This is the last lab. Have fun.
Privacy is much in the news of late, with concerns ranging from identity theft through government surveillance to commercial exploitation of information about our purchases, our interests, our activities, our friends, and everything else. This lab will explore some issues of privacy and access to information.
This is a comparatively open-ended lab, so you may well find ambiguities and fuzzy bits. Don't worry about them, since this is meant to be for exploration rather than precise answers. But feel free to make suggestions so we can improve the lab for next time.

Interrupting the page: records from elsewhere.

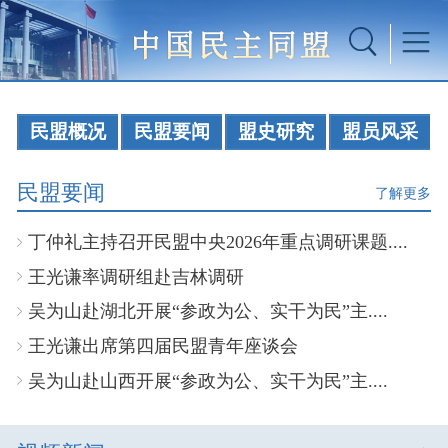
民盟概况
民盟要闻
盟史研究
盟员风采
民盟要闻
了解更多
丁仲礼主持召开民盟中央2026年重点调研课题....
王光谦率调研组赴吉林调研
吴为山赴湖北开展“参政为公、实干为民”主....
王光谦出席第四届民盟青年座谈会
吴为山赴山西开展“参政为公、实干为民”主....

This lab is intended to be more than a Google and Wikipedia exercise; you must cast your net more widely, by using other search engines and other information sources. You will be graded partly on how well you do this, so tell us for each thing what tools you used and how well they worked. Among the alternative search engines you might try are Yahoo, Microsoft Bing, Ask, Yippy, and Mooter. There are also sites that do telephone number lookup or that maintain public records; financial sites like Yahoo finance and Google finance provide access to holdings and insider trading; and of course social networks like Facebook and Twitter can reveal a huge amount about their users. Explore; that's part of the exercise. You might find it more productive to spread the lab over a couple of days so you have time to think about possibilities.
As you go along, we want you to collect your observations and comments in a Word document. You must use this template, lab8.doc, so we have some uniformity among the submissions. Please download this file now and begin to edit it. In the following, when we ask you to "report", we're looking for a reasonably organized but not too long description. The questions in the text are meant to start you thinking, but need not be answered literally. We're not going to grade your writing, but you'll leave a better impression if there aren't too many spelling mistakes, flagrant grammar errors, random formatting, and so on. It's ok to summarize with lists rather than complete sentences, but do try to distill the essence of what you've seen rather than just cutting and pasting.
You can do this lab anywhere. Some threats primarily affect PCs running Windows, but all users have to be suspicious about most things all the time no matter what system they are running.
For this section, you should use at least three search engines, not just Google alone.
Sometimes people state strong opinions forcefully, and the record lives on forever.
|
How much can you learn about someone just by searching online information? For yourself or members of your family or someone else close to you, see how much you can discover about that person online. Examples of the kind of information you might look for include home address, telephone number, age, birthday, education, employment, political contributions, sports and hobbies, organizations and memberships, price of their home, names of other family members (the classic mother's maiden name, for example), activities and interests. Can you find a picture? Was it one that you knew about?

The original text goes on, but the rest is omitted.